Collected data
++++++++

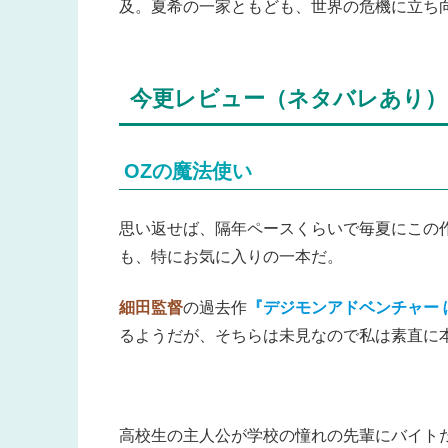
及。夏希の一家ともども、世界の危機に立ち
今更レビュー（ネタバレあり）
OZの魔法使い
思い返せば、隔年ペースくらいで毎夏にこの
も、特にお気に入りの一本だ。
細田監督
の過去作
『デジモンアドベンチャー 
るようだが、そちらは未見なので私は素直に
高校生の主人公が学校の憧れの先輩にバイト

++++++++

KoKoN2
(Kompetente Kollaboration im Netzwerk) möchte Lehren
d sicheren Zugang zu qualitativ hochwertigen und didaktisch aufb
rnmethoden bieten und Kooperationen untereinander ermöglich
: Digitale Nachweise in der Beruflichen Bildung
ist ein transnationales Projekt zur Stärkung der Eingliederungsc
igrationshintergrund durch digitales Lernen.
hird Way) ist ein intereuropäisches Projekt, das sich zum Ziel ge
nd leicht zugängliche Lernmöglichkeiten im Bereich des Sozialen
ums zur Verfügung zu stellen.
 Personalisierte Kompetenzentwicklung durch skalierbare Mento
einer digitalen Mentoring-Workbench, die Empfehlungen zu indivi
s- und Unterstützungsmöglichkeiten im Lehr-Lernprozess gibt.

++++++++

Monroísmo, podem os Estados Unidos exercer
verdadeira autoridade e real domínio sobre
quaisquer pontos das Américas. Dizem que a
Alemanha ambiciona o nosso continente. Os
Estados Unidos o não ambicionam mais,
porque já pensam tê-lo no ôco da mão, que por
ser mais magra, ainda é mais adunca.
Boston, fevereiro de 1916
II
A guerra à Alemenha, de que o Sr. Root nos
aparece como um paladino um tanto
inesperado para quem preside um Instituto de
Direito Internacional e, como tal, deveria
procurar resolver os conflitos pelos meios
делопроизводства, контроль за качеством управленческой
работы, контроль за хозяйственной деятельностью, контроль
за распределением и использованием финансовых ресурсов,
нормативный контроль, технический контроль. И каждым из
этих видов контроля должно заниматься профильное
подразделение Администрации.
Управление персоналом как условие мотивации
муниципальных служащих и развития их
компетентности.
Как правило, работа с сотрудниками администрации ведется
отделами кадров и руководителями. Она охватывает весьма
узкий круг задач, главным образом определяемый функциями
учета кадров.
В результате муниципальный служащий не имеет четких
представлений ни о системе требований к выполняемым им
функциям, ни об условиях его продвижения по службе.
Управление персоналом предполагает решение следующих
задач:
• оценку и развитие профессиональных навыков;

++++++++

**Exercise instructions**
Which lines above run from the one containing "В результате муниципальный" down to the one containing "развитие профессиональных навыков;"? Repeat exactly those, both ends included, and nothing else.

**Expected answer**
В результате муниципальный служащий не имеет четких
представлений ни о системе требований к выполняемым им
функциям, ни об условиях его продвижения по службе.
Управление персоналом предполагает решение следующих
задач:
• оценку и развитие профессиональных навыков;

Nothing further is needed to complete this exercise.